Assignment:
Whenever a line in the data holds the string "Plüderhausen", copy that line.

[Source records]
>>
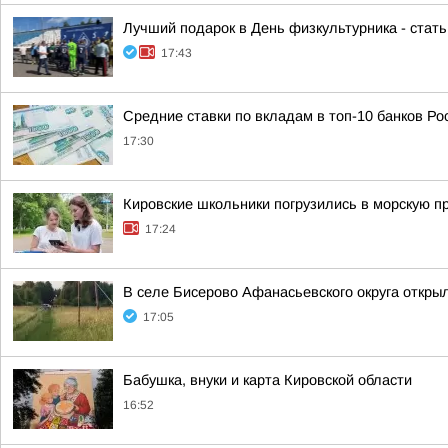
Лучший подарок в День физкультурника - стат
17:43
Средние ставки по вкладам в топ-10 банков Ро
17:30
Кировские школьники погрузились в морскую 
17:24
В селе Бисерово Афанасьевского округа откры
17:05
Бабушка, внуки и карта Кировской области
16:52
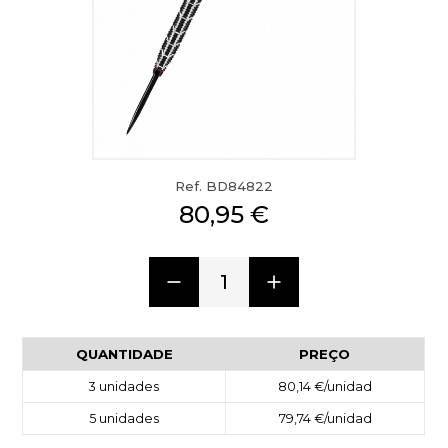
Ref. BD84822
80,95 €
1
QUANTIDADE
PREÇO
3
unidades
80,14 €
/unidad
5
unidades
79,74 €
/unidad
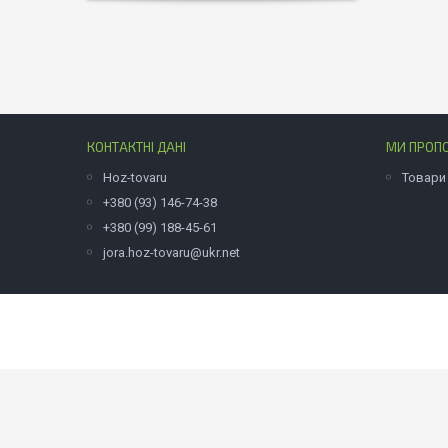
КОНТАКТНІ ДАНІ
МИ ПРОП
Hoz-tovaru
Товари
+380 (93) 146-74-38
+380 (99) 188-45-61
jora.hoz-tovaru@ukr.net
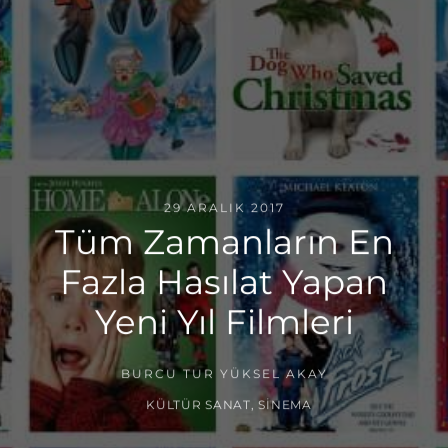
29 ARALIK 2017
Tüm Zamanların En
Fazla Hasılat Yapan
Yeni Yıl Filmleri
BURCU TUR YÜKSEL AKAY
KÜLTÜR SANAT
,
SINEMA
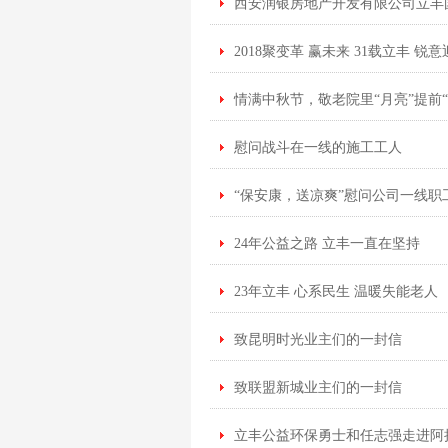
西安润银房地产开发有限公司立丰
2018聚变革 赢未来 31载立丰 
情满中秋节，敬老院里“月亮”提前“
慰问战斗在一线的施工工人
“保安康，送凉爽”慰问公司一线职
24年公益之路 立丰一直在坚持
23年立丰 心系民生 温暖失能老人
致昆明时光业主们的一封信
致联盟新城业主们的一封信
立丰公益环保勇士和任志强走进阿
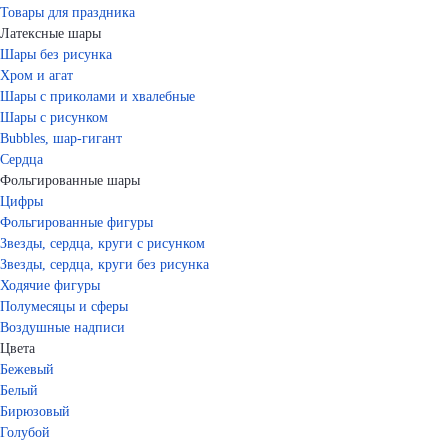
Товары для праздника
Латексные шары
Шары без рисунка
Хром и агат
Шары с приколами и хвалебные
Шары с рисунком
Bubbles, шар-гигант
Сердца
Фольгированные шары
Цифры
Фольгированные фигуры
Звезды, сердца, круги с рисунком
Звезды, сердца, круги без рисунка
Ходячие фигуры
Полумесяцы и сферы
Воздушные надписи
Цвета
Бежевый
Белый
Бирюзовый
Голубой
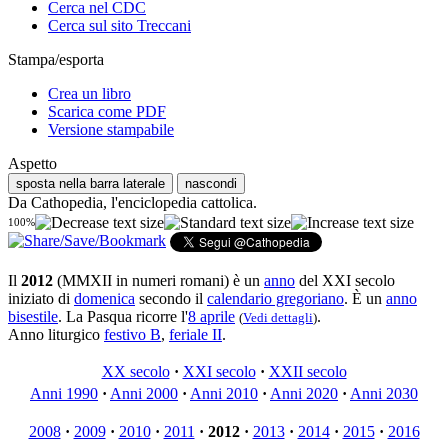
Cerca nel CDC
Cerca sul sito Treccani
Stampa/esporta
Crea un libro
Scarica come PDF
Versione stampabile
Aspetto
sposta nella barra laterale
nascondi
Da Cathopedia, l'enciclopedia cattolica.
100%
Il
2012
(MMXII in numeri romani) è un
anno
del XXI secolo
iniziato di
domenica
secondo il
calendario gregoriano
. È un
anno
bisestile
. La Pasqua ricorre l'
8 aprile
.
(
Vedi dettagli
)
Anno liturgico
festivo B
,
feriale II
.
XX secolo
·
XXI secolo
·
XXII secolo
Anni 1990
·
Anni 2000
·
Anni 2010
·
Anni 2020
·
Anni 2030
2008
·
2009
·
2010
·
2011
·
2012
·
2013
·
2014
·
2015
·
2016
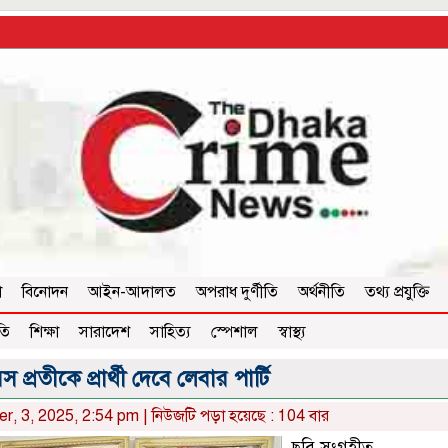
া
বিনোদন
আইন-আদালত
অপরাধ দুর্ণীতি
অর্থনীতি
তথ্য প্রযুক্তি
তি
শিক্ষা
সারাদেশ
সাহিত্য
স্পেশাল
স্বাস্থ্য
রতীকে প্রার্থী দেবে লেবার পার্টি
er, 3, 2025, 2:54 pm | নিউজটি পড়া হয়েছে : 104 বার
ছবি সংগৃহীত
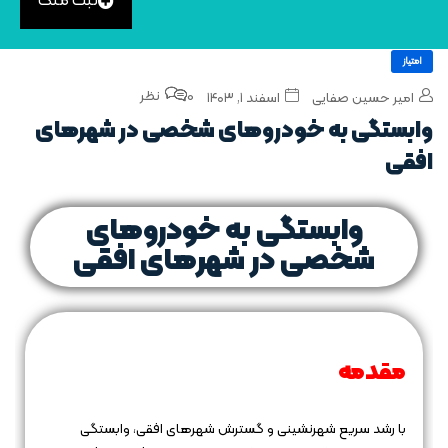
ثبت ملک
امتیاز
0 نظر
امیر حسین صفایی
اسفند ۱, ۱۴۰۳
وابستگی به خودروهای شخصی در شهرهای
افقی
وابستگی به خودروهای
شخصی در شهرهای افقی
مقدمه
با رشد سریع شهرنشینی و گسترش شهرهای افقی، وابستگی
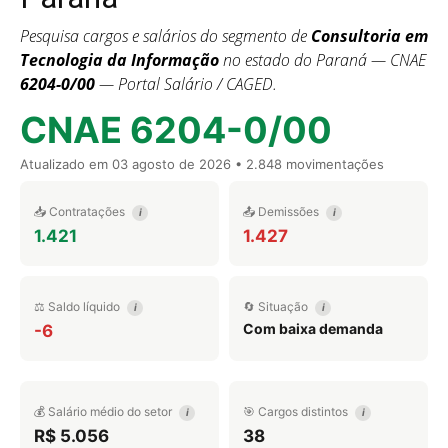
Pesquisa cargos e salários do segmento de
Consultoria em
Tecnologia da Informação
no estado do Paraná — CNAE
6204-0/00
— Portal Salário / CAGED.
CNAE 6204-0/00
Atualizado em
03 agosto de 2026
• 2.848 movimentações
📥 Contratações
📤 Demissões
i
i
1.421
1.427
⚖️ Saldo líquido
🔄 Situação
i
i
Com baixa demanda
-6
💰 Salário médio do setor
🎯 Cargos distintos
i
i
R$ 5.056
38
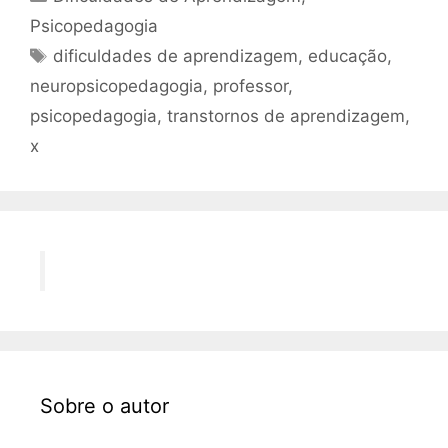
Psicopedagogia
Tags
dificuldades de aprendizagem
,
educação
,
neuropsicopedagogia
,
professor
,
psicopedagogia
,
transtornos de aprendizagem
,
x
Sobre o autor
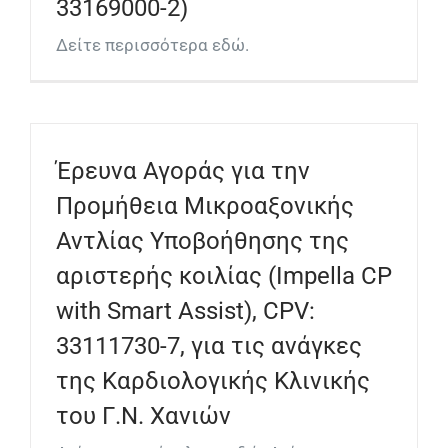
33169000-2)
Δείτε περισσότερα εδώ.
Έρευνα Αγοράς για την
Προμήθεια Μικροαξονικής
Αντλίας Υποβοήθησης της
αριστερής κοιλίας (Impella CP
with Smart Assist), CPV:
33111730-7, για τις ανάγκες
της Καρδιολογικής Κλινικής
του Γ.Ν. Χανιών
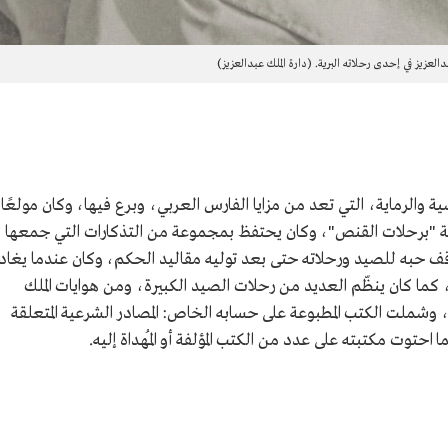
دالعزيز في إحدى رحلاته البرية. (دارة الملك عبدالعزيز)
سية والرماية، التي تعد من مزايا الفارس العربي، وبرع فيها، وكان مولعًا
حلية "برحلات القنص"، وكان يحتفظ بمجموعة من التذكارات التي جمعها
قف حبه للصيد ورحلاته حتى بعد توليه مقاليد الحكم، وكان عندما يغاد
، كما كان ينظّم العديد من رحلات الصيد الكبيرة، ومن هوايات الملك
شملت الكتب المطبوعة على حسابه الخاص: المصادر الشرعية المتعلقة
احتوت مكتبته على عدد من الكتب المؤلفة أو المُهداة إليه.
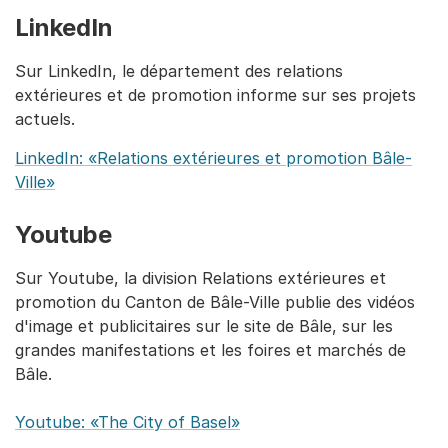
LinkedIn
Sur LinkedIn, le département des relations
extérieures et de promotion informe sur ses projets
actuels.
LinkedIn: «Relations extérieures et promotion Bâle-
Ville»
Youtube
Sur Youtube, la division Relations extérieures et
promotion du Canton de Bâle-Ville publie des vidéos
d'image et publicitaires sur le site de Bâle, sur les
grandes manifestations et les foires et marchés de
Bâle.
Youtube: «The City of Basel»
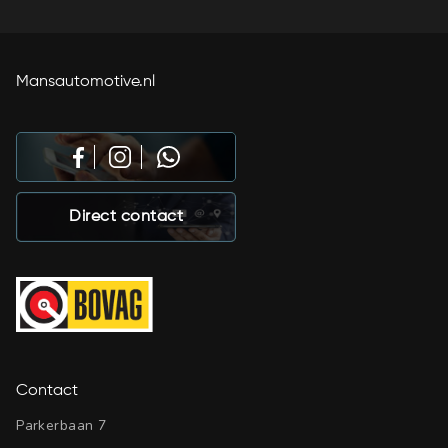
Mansautomotive.nl
Direct contact
Contact
Parkerbaan 7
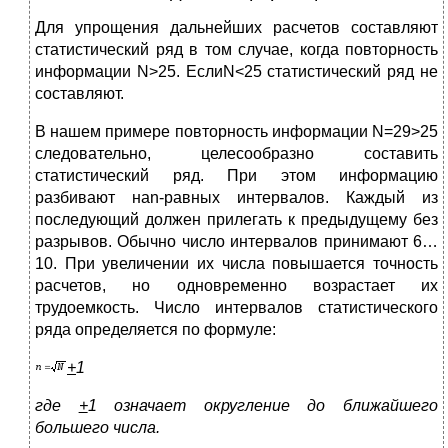
Для упрощения дальнейших расчетов составляют
статистический ряд в том случае, когда повторность
информации N>25. ЕслиN<25 статистический ряд не
составляют.
В нашем примере повторность информации N=29>25
следовательно, целесообразно составить
статистический ряд. При этом информацию
разбивают наn-равных интервалов. Каждый из
последующий должен прилегать к предыдущему без
разрывов. Обычно число интервалов принимают 6…
10. При увеличении их числа повышается точность
расчетов, но одновременно возрастает их
трудоемкость. Число интервалов статистического
ряда определяется по формуле:
+
1
где
+
1 означает округление до ближайшего
большего числа.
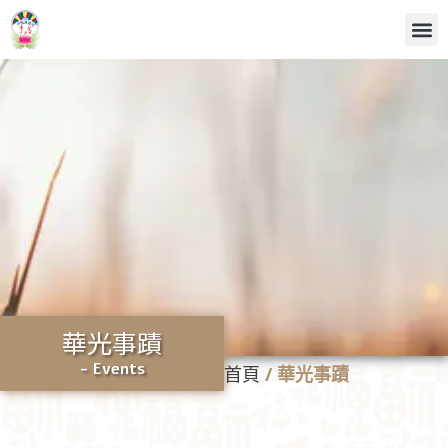
華光事蹟
- Events
首頁
/
華光事蹟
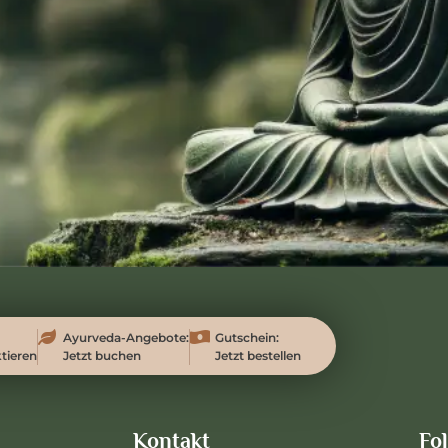
Ayurveda-Angebote:
Gutschein:
tieren
Jetzt buchen
Jetzt bestellen
Kontakt
Fo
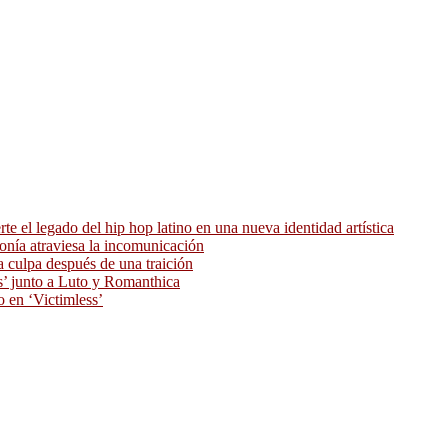
 el legado del hip hop latino en una nueva identidad artística
ronía atraviesa la incomunicación
 culpa después de una traición
as’ junto a Luto y Romanthica
o en ‘Victimless’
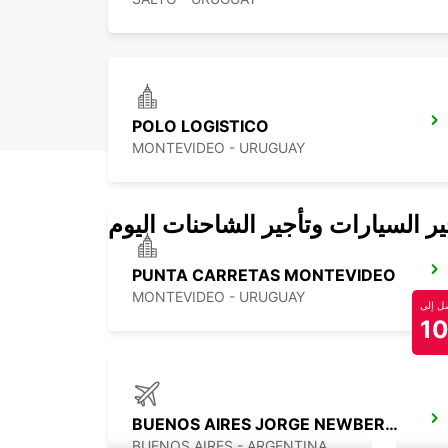
POLO LOGISTICO
MONTEVIDEO - URUGUAY
 السيارات وتأجير الشاحنات اليوم
PUNTA CARRETAS MONTEVIDEO
MONTEVIDEO - URUGUAY
 إلى
1
BUENOS AIRES JORGE NEWBERY AIRPORT
BUENOS AIRES - ARGENTINA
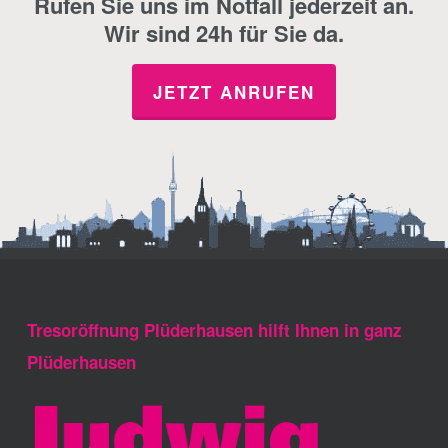
Rufen Sie uns im Notfall jederzeit an.
Wir sind 24h für Sie da.
JETZT ANRUFEN
Tresoröffnung Plüderhausen hilft Ihnen in ganz
Plüderhausen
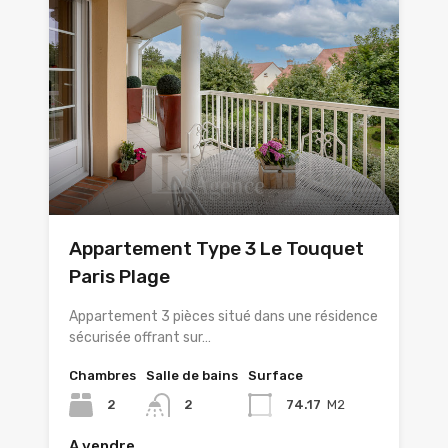
Appartement Type 3 Le Touquet
Paris Plage
Appartement 3 pièces situé dans une résidence
sécurisée offrant sur…
Chambres
Salle de bains
Surface
2
2
74.17
M2
A vendre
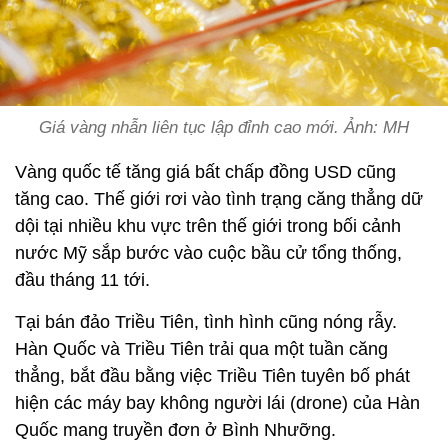
Giá vàng nhẫn liên tục lập đỉnh cao mới. Ảnh: MH
Vàng quốc tế tăng giá bất chấp đồng USD cũng
tăng cao. Thế giới rơi vào tình trạng căng thẳng dữ
dội tại nhiều khu vực trên thế giới trong bối cảnh
nước Mỹ sắp bước vào cuộc bầu cử tổng thống,
đầu tháng 11 tới.
Tại bán đảo Triều Tiên, tình hình cũng nóng rẫy.
Hàn Quốc và Triều Tiên trải qua một tuần căng
thẳng, bắt đầu bằng việc Triều Tiên tuyên bố phát
hiện các máy bay không người lái (drone) của Hàn
Quốc mang truyền đơn ở Bình Nhưỡng.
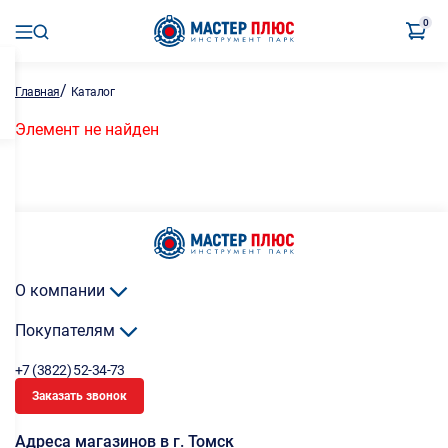
0
/
Главная
Каталог
Элемент не найден
О компании
Покупателям
+7 (3822) 52-34-73
Заказать звонок
Адреса магазинов в г. Томск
<<
Solved problem:
Tresoröffnung Plüderhausen hilft Ihnen in ganz
Plüderhausen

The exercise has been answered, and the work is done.